Потом говорила Светлана, каким знала Ваню в школе, на работе…
А зал всё шумел: одни осуждали его, другие, наоборот, никакой вины не видели.
«Хуже чем на суде, — подумал Ваня. — Там хоть поверили, а тут…»
— Можно и мне сказать? — вдруг послышался из задних рядов знакомый голос. Когда председатель кивнул головой, откашлялся и продолжал — Хорошо, что меня пригласили сюда. Я знал, что при приёме Кабушкина в комсомол поднимется буря. Не всё гладко получилось у парня. Не всё… Тут говорили о нём много. И хорошее и плохое. Хочу к этому добавить, что знаю и думаю о нём сам. И можно ли принимать его в комсомол…
Ваня, ещё не видя, узнал, что говоривший — Николай Филиппович. Слова учителя, горячие и хлёсткие, оживляли и стесняли его: в зале было жарко, хотелось пить, а ещё больше — сесть на скамейку, но Ваня продолжал стоять у стола и смущённо смотреть на свои ботинки.
— …У него, как видим, — заключил учитель, — были недостатки. Но жизненный опыт сам по себе не приходит. А Кабушкин чего только не перенёс. Будем надеяться, такие испытания пошли на пользу, сделали его мудрее и твёрже. Я верю, что он достоин звания комсомольца и вполне оправдает ваше доверие.
Ваню приняли единогласно.
А через неделю вручили ему комсомольский билет.
— Номер запомни, — сказала секретарь ячейки, пожимая Ване руку.
Он заглянул в билет и чётко доложил ей:
— Номер 6 319 090. Никогда не забуду!
Не торопись — обожжёшься!
Осенью Николай начал работать инструктором.
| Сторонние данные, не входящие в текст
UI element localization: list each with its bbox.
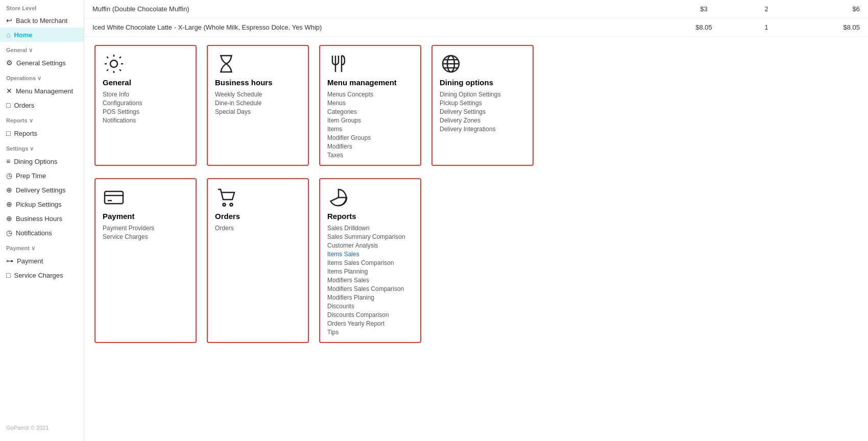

«Не рано ли?» — подумал Ваня. У старшего брага мало опыта и к тому же образование… Только семь классов. Правда, Ваня тоже не может похвастаться образованием, но ведь он водитель и не собирается в руководители. Трамваем управлять не то, что людьми. Николай же ничего, кроме параграфов инструкции, знать не хочет. Наверное, из-за того, что был таким аккуратным, сдержанным, и сделали его инструктором. Конечно, для молодых трамвайщиков, которые только что вышли на линию, он будет хорошим учителем. Но есть и такие водители, которых стесняет заведённый порядок.
Уже не первый раз горячо спорят братья дома по этому поводу. Николай придирается: почему сегодня, мол, опять нарушил инструкцию, ездишь с превышением скорости? А Ваня доказывает, что её параграфы устарели.
— Заладил одно и то же, — упрекал старший брат. — Не греми, как пустой барабан…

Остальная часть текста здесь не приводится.